La Tutela dell’Utente e il Ruolo degli URP come Strumento di Prevenzione del Contenzioso in Sanità

da | 19 Lug 2023 | Giurisprudenza, Idee per Tesi di Laurea

Il Servizio Sanitario Nazionale è costretto a sostenere ingenti costi per la gestione del contenzioso con i pazienti e con i loro familiari: contenzioso che in parte è dovuto a problematiche di tipo sanitario, ma che spesso deriva (o viene accentuato) da un non corretto approccio comunicativo della struttura con il paziente.

Eppure, da molti anni in tutte le strutture pubbliche (ed in quelle sanitarie in particolare) echeggiano slogan che magnificano la centralità della comunicazione non solo come strumento per “far conoscere” al pubblico le eccellenze della struttura, ma anche come leva strategica della relazione. Peccato che agli slogan non seguano iniziative concrete. Anzi, quello che emerge dalla letteratura (e anche dalla prassi degli enti pubblici) è un certo immobilismo, in parte dettato anche dal fatto che il legislatore ha sostanzialmente smesso di interessarsi di comunicazione pubblica da quasi un quarto di secolo.

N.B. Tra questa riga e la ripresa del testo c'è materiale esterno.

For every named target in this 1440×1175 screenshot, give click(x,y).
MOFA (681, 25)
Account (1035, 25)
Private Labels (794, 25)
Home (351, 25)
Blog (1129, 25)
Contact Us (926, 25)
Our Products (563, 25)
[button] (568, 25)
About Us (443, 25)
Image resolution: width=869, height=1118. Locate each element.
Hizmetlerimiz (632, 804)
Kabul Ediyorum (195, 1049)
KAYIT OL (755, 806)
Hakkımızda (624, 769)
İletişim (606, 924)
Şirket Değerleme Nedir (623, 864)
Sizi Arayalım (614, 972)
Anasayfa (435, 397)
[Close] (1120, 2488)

La legge di riferimento per le strutture pubbliche continua ad essere la Legge n. 150 del 2000: punto conclusivo di un percorso di riflessione particolarmente fecondo per la comunicazione che era durato per gran parte degli anni Novanta del secolo scorso, ma che oggi appare superata sotto il profilo dell’impianto generale. Del resto, all’epoca era difficile immaginare le innovazioni tecnologiche che hanno caratterizzato gli ultimi dieci-quindici anni della nostra storia. Telefonia cellulare, social network, chatbox, assistenti virtuali hanno modificato profondamente la nostra società. Solo che il “pubblico” sembra non essersene reso conto fino in fondo.

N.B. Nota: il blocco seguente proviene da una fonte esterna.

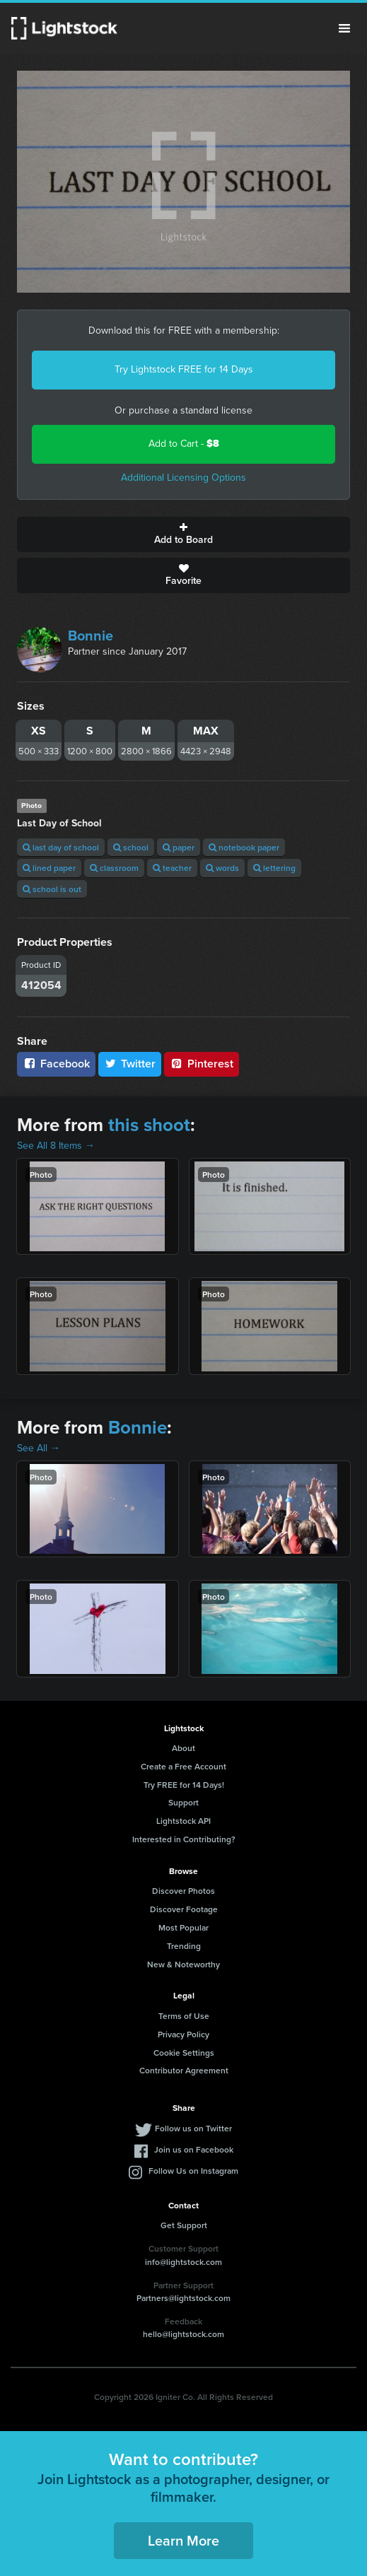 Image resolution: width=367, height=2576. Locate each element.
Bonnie (90, 635)
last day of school (61, 847)
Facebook (56, 1063)
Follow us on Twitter (193, 2128)
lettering (274, 868)
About (183, 1748)
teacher (172, 868)
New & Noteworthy (183, 1964)
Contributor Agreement (183, 2070)
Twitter (130, 1063)
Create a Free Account (183, 1766)
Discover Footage (184, 1909)
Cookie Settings (183, 2053)
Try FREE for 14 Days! (184, 1785)
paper (178, 847)
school (130, 847)
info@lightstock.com (183, 2262)
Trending (184, 1946)
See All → (38, 1448)
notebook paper (244, 847)
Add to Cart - (183, 443)
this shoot (149, 1124)
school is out (52, 889)
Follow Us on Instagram (193, 2171)
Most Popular (183, 1927)
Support (183, 1802)
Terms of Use (183, 2016)
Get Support (184, 2225)
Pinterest (201, 1063)
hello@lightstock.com (183, 2334)
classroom (114, 868)
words (222, 868)
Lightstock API (183, 1821)
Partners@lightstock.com (183, 2298)
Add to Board (183, 534)
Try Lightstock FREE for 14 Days (184, 369)
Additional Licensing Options (183, 477)
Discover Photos (183, 1891)
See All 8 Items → (56, 1145)
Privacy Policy (183, 2034)
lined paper (49, 868)
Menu (344, 28)
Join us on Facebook (193, 2149)
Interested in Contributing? (183, 1839)
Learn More (183, 2540)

Eppure, il processo di comunicazione è davvero centrale nella prospettiva di recuperare un rapporto con il cittadino in grado di limitare il conflitto e dunque prevenire – attraverso il ruolo dell’Ufficio Relazioni con il Pubblico (URP), determinanti nella gestione della relazione – il contenzioso.

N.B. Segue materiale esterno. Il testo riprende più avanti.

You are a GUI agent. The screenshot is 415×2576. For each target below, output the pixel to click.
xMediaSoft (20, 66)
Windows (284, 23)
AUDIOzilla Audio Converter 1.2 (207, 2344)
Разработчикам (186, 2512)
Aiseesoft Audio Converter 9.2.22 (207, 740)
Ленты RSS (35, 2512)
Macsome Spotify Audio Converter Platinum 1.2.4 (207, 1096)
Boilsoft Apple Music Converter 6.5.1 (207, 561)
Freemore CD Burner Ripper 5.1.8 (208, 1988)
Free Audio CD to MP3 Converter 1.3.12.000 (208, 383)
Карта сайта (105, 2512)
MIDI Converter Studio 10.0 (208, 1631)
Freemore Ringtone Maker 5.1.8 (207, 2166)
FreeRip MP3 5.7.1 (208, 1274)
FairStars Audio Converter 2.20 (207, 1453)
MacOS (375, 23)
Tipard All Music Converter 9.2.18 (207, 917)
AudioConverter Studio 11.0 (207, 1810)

Il ritardo normativo al quale abbiamo accennato non può del resto essere visto come un alibi. La Legge 150/2000 era davvero, per l’epoca, una buona legge e del resto la riflessione sulla comunicazione (e su un nuovo rapporto tra amministrazione pubblica e cittadino sostenuto da importanti iniziative normative e regolamentari) era giunta ad un buon punto di maturazione. Al punto che gli strumenti per la gestione corretta della comunicazione ci sono e potrebbero essere efficaci ancora oggi. Uno di questi è l’URP, il cui ruolo è (o dovrebbe essere) centrale nel sistema di relazione con l’utente, identificando la comunicazione come strumento strategico sia per la gestione della criticità quando questa emerga, sia per la costruzione di un rapporto tra ente e cittadino improntato alla trasparenza.

Proprio alla trasparenza e all’accesso agli atti il legislatore ha dato molta importanza in passato: l’evoluzione della normativa relativa al procedimento amministrativo a partire dalla Legge n. 241 del 1990 fino alle norme che regolamentano l’accesso civico generalizzato ha contribuito ad un profondo cambiamento culturale, contribuendo a rendere il cittadino più consapevole e più informato rispetto ai propri diritti e ai propri doveri. Questo assetto normativo ha degli effetti nell’ambito del percorso di tutela dell’utente, sia sotto il profilo della prassi, sia nell’ambito dell’iniziativa della giurisprudenza che si è espressa più volte a tutelare il diritto del cittadino a conoscere e a partecipare al processo decisionale dell’ente pubblico.

L’URP dovrebbe quindi essere qualcosa di più di una sorta di “Malaussène” istituzionale per guidare la relazione tra ente e cittadini. In parte, avvalendosi della autonomia e della professionalità che la norma gli consente (o gli consentirebbe) nell’ambito della gestione del percorso di tutela. La gestione del “reclamo”, infatti, non è solo un atto “difensivo”, nel quale si cerca di giustificare un disservizio percepito dall’utente; è un processo attivo, che potrebbe dare impulso a progetti di miglioramento e che prelude alle istanze di secondo livello affidato alle Commissioni miste conciliative e al Difensore civico.

Un URP che lavora bene, in sostanza, è in grado di rafforzare il legame tra l’ente pubblico sanitario e la comunità di riferimento, di recuperare la relazione di fiducia quando questa sia stata messa in discussione e operare nella prospettiva di una più ampia collaborazione tra istituzioni e cittadini. Aspetti che, in un ambito così sensibile come la tutela della salute, dovrebbero rappresentare obiettivi centrali di tutto il sistema.